How To Get Clean with a Batholith
During this past summer there was some worry about Mt. Dutton, near King Cove. Earthquakes in the area warned that magma, the melted rock and trapped gases from deep in the earth, might be moving under the region. Since Mt. Dutton is a volcano, there was a chance of magma moving under and up through the mountain in a volcanic eruption. Because of that possible danger, Mt. Dutton was quickly furnished with seismographs to telemeter the tremors to the Alaska Volcano Observatory and watching scientists.
The earthquake activity died away, and to everyone's relief, no eruption has occurred--yet, at least. But that doesn't mean nothing happened.
If magma is shifting and stirring but does not reach the surface, all of it won't necessarily drain back down to its deep sources. Nor is it necessarily biding time until a future eruption. The magma may stop and solidify in its tracks.
Should that happen, the residents of King Cove may encounter an igneous intrusion instead of an eruption. They may even find themselves sitting atop a batholith.
Igneous rocks are those that were once liquid-hot. If they burst through the surface of the earth before they solidify, they're volcanic. If they solidify underground, they're plutonic (after the mythic god of the underworld, not the Disney dog). Smallish intrusions of plutonic rock come in dikes and sills; really big ones--whole magma chambers solidified underground--are called batholiths, from Greek words for deep and rock. The visible portion of Mt. McKinley is a batholith, and far from the largest known. A fair catch-all term for all sizes of intrusion formed under the earth's surface is pluton.
Igneous rocks come in many varieties, with differences caused by the chemical composition of the parent magma, how much of the basement rock melted into the magma, and how rapidly the molten mass cooled into a solid.

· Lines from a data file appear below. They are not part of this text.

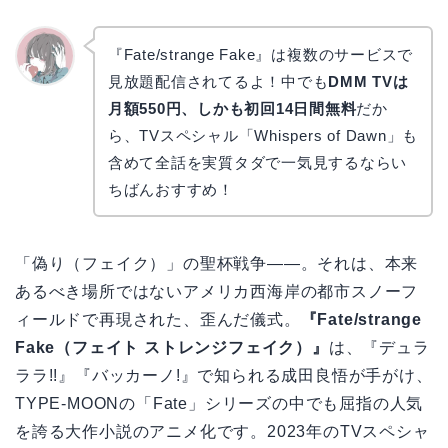
『Fate/strange Fake』は複数のサービスで
見放題配信されてるよ！中でも
DMM TVは
かえで
月額550円、しかも初回14日間無料
だか
ら、TVスペシャル「Whispers of Dawn」も
含めて全話を実質タダで一気見するならい
ちばんおすすめ！
「偽り（フェイク）」の聖杯戦争――。それは、本来
あるべき場所ではないアメリカ西海岸の都市スノーフ
ィールドで再現された、歪んだ儀式。
『Fate/strange
Fake（フェイト ストレンジフェイク）』
は、『デュラ
ララ!!』『バッカーノ!』で知られる成田良悟が手がけ、
TYPE-MOONの「Fate」シリーズの中でも屈指の人気
を誇る大作小説のアニメ化です。2023年のTVスペシャ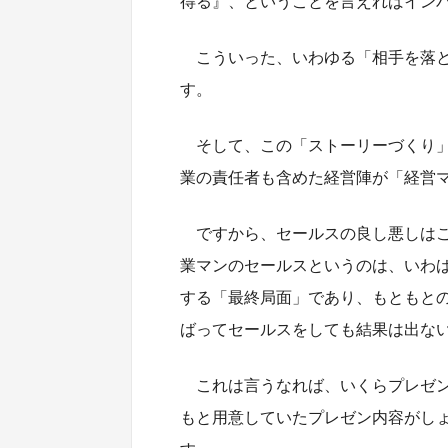
得る』、ということを言えればイン
こういった、いわゆる「相手を落
す。
そして、この「ストーリーづくり
業の責任者も含めた経営陣が「経営
ですから、セールスの良し悪しは
業マンのセールスというのは、いわ
する「最終局面」であり、もともと
ばってセールスをしても結果は出な
これは言うなれば、いくらプレゼ
もと用意していたプレゼン内容がし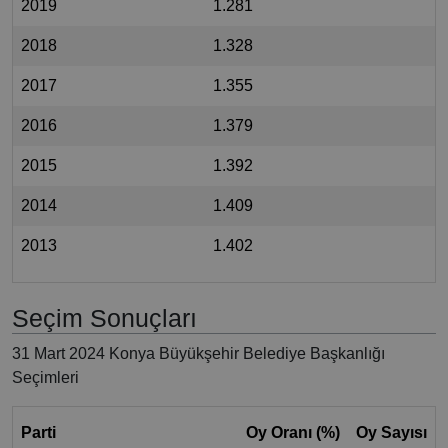
2019
1.281
2018
1.328
2017
1.355
2016
1.379
2015
1.392
2014
1.409
2013
1.402
Seçim Sonuçları
31 Mart 2024 Konya Büyükşehir Belediye Başkanlığı
Seçimleri
Parti
Oy Oranı (%)
Oy Sayısı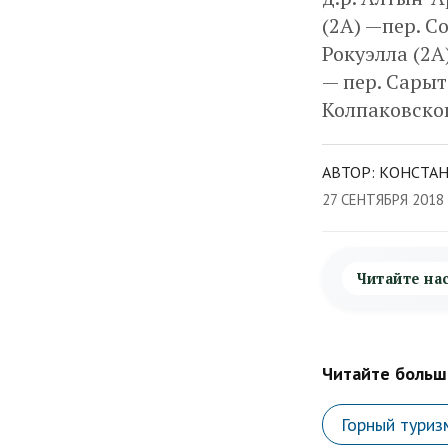
(2А) —пер. С
Рокуэлла (2А
— пер. Сарыт
Колпаковског
АВТОР: КОНСТАН
27 СЕНТЯБРЯ 2018
Читайте на
Читайте больше
Горный туриз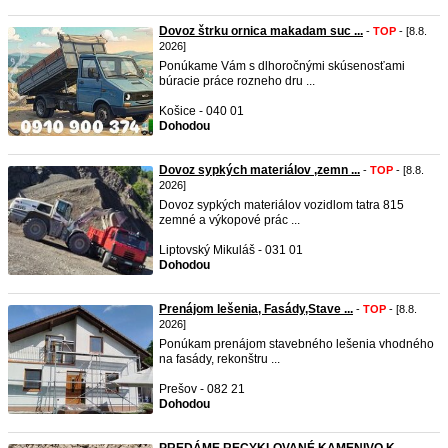
Dovoz štrku ornica makadam suc ...
-
TOP
- [8.8.
2026]
Ponúkame Vám s dlhoročnými skúsenosťami
búracie práce rozneho dru ...
Košice - 040 01
Dohodou
Dovoz sypkých materiálov ,zemn ...
-
TOP
- [8.8.
2026]
Dovoz sypkých materiálov vozidlom tatra 815
zemné a výkopové prác ...
Liptovský Mikuláš - 031 01
Dohodou
Prenájom lešenia, Fasády,Stave ...
-
TOP
- [8.8.
2026]
Ponúkam prenájom stavebného lešenia vhodného
na fasády, rekonštru ...
Prešov - 082 21
Dohodou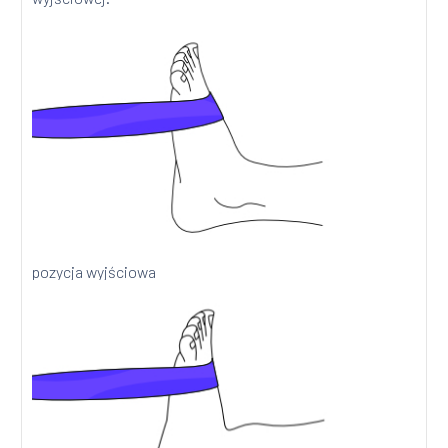
pozycja wyjściowa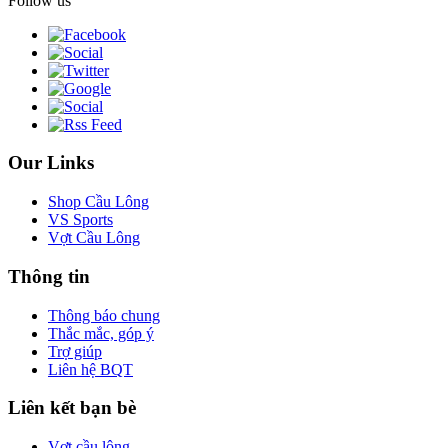
Follow us
Our Links
Shop Cầu Lông
VS Sports
Vợt Cầu Lông
Thông tin
Thông báo chung
Thắc mắc, góp ý
Trợ giúp
Liên hệ BQT
Liên kết bạn bè
Vợt cầu lông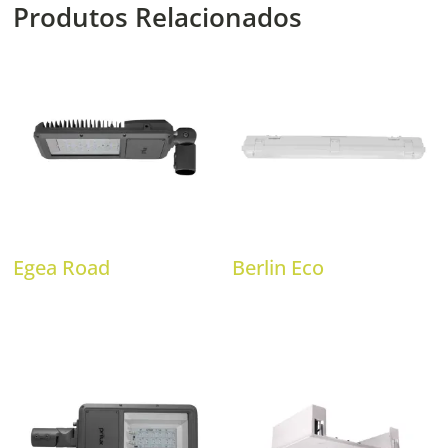
Produtos Relacionados
Egea Road
Berlin Eco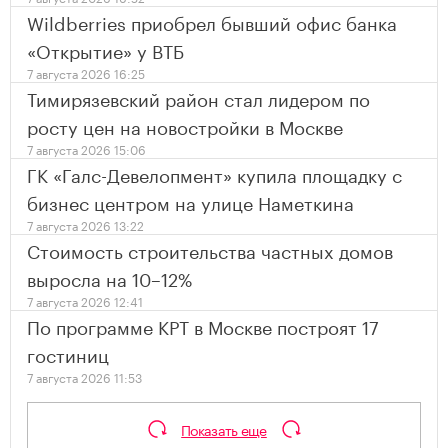
Wildberries приобрел бывший офис банка
«Открытие» у ВТБ
7 августа 2026 16:25
Тимирязевский район стал лидером по
росту цен на новостройки в Москве
7 августа 2026 15:06
ГК «Галс-Девелопмент» купила площадку с
бизнес центром на улице Наметкина
7 августа 2026 13:22
Стоимость строительства частных домов
выросла на 10–12%
7 августа 2026 12:41
По программе КРТ в Москве построят 17
гостиниц
7 августа 2026 11:53
Показать еще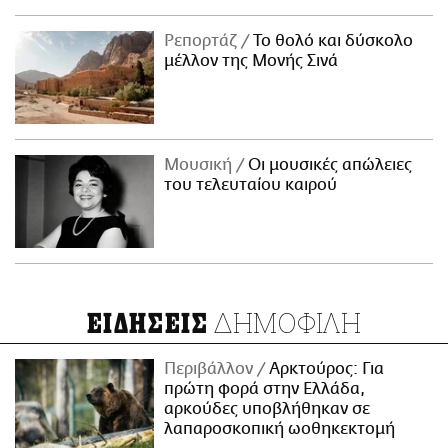
Ρεπορτάζ
Το θολό και δύσκολο
μέλλον της Μονής Σινά
Μουσική
Οι μουσικές απώλειες
του τελευταίου καιρού
ΔΗΜΟΦΙΛΗ
ΕΙΔΗΣΕΙΣ
Περιβάλλον
Αρκτούρος: Για
πρώτη φορά στην Ελλάδα,
αρκούδες υποβλήθηκαν σε
λαπαροσκοπική ωοθηκεκτομή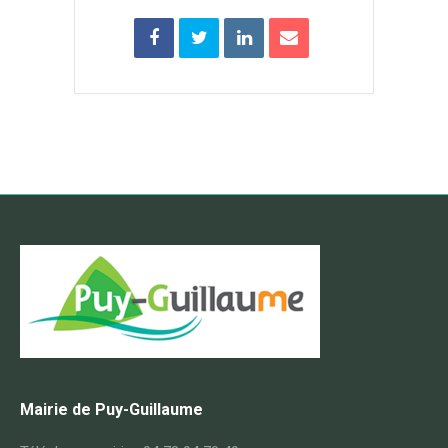
Mairie de Puy-Guillaume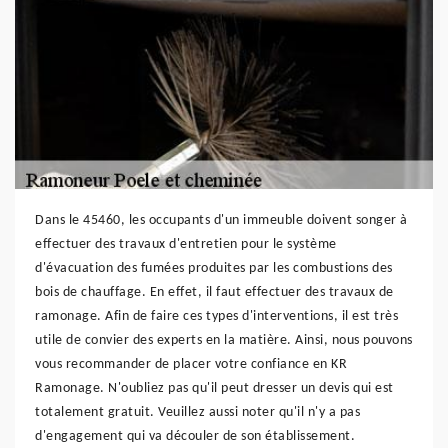
Dans le 45460, les occupants d'un immeuble doivent songer à
effectuer des travaux d'entretien pour le système
d'évacuation des fumées produites par les combustions des
bois de chauffage. En effet, il faut effectuer des travaux de
ramonage. Afin de faire ces types d'interventions, il est très
utile de convier des experts en la matière. Ainsi, nous pouvons
vous recommander de placer votre confiance en KR
Ramonage. N'oubliez pas qu'il peut dresser un devis qui est
totalement gratuit. Veuillez aussi noter qu'il n'y a pas
d'engagement qui va découler de son établissement.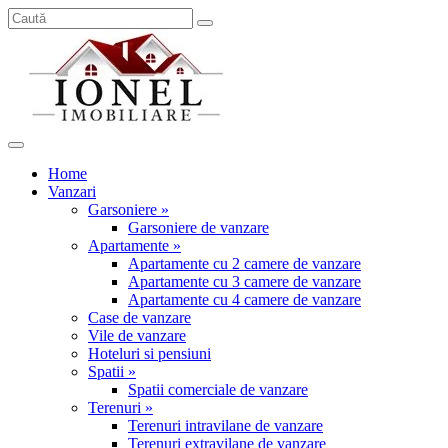
Home
Vanzari
Garsoniere »
Garsoniere de vanzare
Apartamente »
Apartamente cu 2 camere de vanzare
Apartamente cu 3 camere de vanzare
Apartamente cu 4 camere de vanzare
Case de vanzare
Vile de vanzare
Hoteluri si pensiuni
Spatii »
Spatii comerciale de vanzare
Terenuri »
Terenuri intravilane de vanzare
Terenuri extravilane de vanzare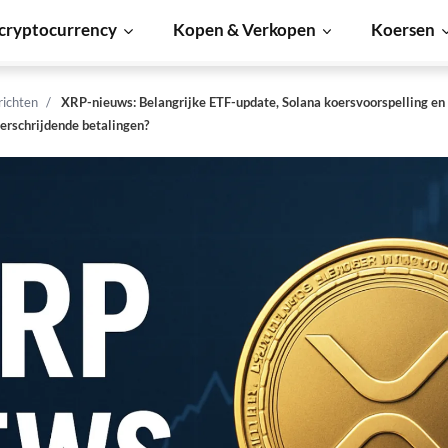
cryptocurrency
Kopen & Verkopen
Koersen
richten
XRP-nieuws: Belangrijke ETF-update, Solana koersvoorspelling en
erschrijdende betalingen?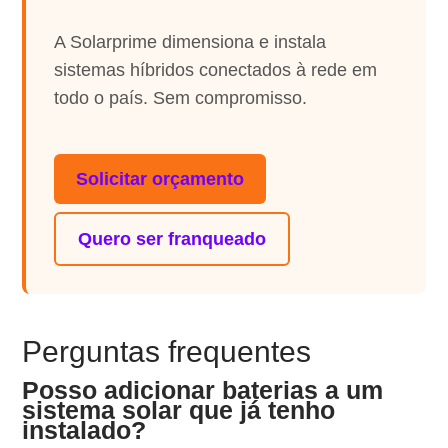
A Solarprime dimensiona e instala
sistemas híbridos conectados à rede em
todo o país. Sem compromisso.
Solicitar orçamento
Quero ser franqueado
Perguntas frequentes
Posso adicionar baterias a um
sistema solar que já tenho
instalado?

Granite, the stone of which Mt. McKinley is made, is a plutonic rock formed from a magma chemically identical to that producing volcanic obsidian, the greenish-black glass that makes razor-sharp arrowheads. The rough, grainy granite took a long time to cool underground, so it contains many coarse crystals, while the glassy obsidian solidified so quickly out in the air that no crystals could form in the mix.
If the subterranean stirrings at King Cove lead to a new pluton, it might give the town a new energy source. Admittedly, the chances for such a beneficial outcome are exceedingly small. For one thing, the magma will have to stop fairly near the surface. For another, it would have to form a good-sized intrusion. But if those things happen, and if the local water table cooperates, the cooling magma might give rise to new hot springs. By pumping water down to the hot rock, it might even be possible to create a kind of artificial hot spring, or at least a geothermal well.
Some scientists believe that it is a batholith of just this sort that provides the heat for Pilgrim Hot Springs near Nome. Since those springs have been providing hot water for at least hundreds of years, the people of King Cove need not worry that their batholith would cool off very soon. However, they might have to wait a few generations for it to provide hot water instead of steam in their pipes.